--- Dataset Enclosed Below ---

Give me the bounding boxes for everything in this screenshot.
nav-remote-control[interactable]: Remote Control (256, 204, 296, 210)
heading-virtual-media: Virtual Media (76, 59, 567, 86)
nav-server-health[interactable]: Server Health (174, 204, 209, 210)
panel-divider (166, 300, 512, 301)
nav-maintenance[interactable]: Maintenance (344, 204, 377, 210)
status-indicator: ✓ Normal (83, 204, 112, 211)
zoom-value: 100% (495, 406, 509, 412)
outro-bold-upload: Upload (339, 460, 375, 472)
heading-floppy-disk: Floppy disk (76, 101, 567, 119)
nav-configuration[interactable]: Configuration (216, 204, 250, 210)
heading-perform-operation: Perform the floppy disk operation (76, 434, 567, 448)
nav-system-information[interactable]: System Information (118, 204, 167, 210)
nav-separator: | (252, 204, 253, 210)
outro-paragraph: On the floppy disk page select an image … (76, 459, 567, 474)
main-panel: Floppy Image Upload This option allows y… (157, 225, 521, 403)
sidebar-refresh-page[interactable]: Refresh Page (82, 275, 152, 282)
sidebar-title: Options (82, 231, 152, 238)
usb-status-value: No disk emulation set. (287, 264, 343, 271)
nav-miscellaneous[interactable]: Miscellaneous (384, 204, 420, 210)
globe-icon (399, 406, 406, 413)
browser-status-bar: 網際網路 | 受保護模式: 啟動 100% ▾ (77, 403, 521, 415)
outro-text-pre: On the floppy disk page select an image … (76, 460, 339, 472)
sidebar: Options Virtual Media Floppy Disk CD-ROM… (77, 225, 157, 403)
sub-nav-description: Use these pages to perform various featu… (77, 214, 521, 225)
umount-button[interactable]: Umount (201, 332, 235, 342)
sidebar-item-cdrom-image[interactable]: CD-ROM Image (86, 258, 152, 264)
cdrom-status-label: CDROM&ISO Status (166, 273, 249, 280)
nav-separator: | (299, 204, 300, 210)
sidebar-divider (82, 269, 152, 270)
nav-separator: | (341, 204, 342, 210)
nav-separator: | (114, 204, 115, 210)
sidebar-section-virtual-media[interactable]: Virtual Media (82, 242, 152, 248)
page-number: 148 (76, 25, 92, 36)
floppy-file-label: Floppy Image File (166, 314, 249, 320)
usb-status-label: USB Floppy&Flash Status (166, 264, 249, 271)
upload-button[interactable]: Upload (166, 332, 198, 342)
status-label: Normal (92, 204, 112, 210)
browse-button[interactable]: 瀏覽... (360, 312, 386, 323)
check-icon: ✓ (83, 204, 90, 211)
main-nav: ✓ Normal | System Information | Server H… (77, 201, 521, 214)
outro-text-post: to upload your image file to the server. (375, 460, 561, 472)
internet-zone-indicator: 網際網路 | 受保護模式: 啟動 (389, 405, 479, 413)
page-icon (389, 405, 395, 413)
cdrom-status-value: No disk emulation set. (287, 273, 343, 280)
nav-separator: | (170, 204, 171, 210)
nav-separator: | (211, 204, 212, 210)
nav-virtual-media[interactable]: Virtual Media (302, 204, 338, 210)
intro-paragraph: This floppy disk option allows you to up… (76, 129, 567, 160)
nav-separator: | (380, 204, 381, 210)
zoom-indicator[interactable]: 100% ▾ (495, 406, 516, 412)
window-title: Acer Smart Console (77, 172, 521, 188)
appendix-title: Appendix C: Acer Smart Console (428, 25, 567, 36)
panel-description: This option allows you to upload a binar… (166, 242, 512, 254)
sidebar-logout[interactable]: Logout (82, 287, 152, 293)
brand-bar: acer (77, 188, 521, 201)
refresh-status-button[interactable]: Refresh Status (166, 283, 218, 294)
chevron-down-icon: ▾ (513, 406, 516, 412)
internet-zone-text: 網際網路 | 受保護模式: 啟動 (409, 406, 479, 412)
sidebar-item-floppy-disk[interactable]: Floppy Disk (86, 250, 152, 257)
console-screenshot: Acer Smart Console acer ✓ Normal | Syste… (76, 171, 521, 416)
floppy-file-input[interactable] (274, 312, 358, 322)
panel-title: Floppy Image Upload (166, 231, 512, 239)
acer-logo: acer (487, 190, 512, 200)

--- End of Enclosed Dataset ---

_Problem to work on_
What lines in the entries contain "cdrom"? Report each one by copying it.

_Solution_
sidebar-item-cdrom-image[interactable]: CD-ROM Image (86, 258, 152, 264)
cdrom-status-label: CDROM&ISO Status (166, 273, 249, 280)
cdrom-status-value: No disk emulation set. (287, 273, 343, 280)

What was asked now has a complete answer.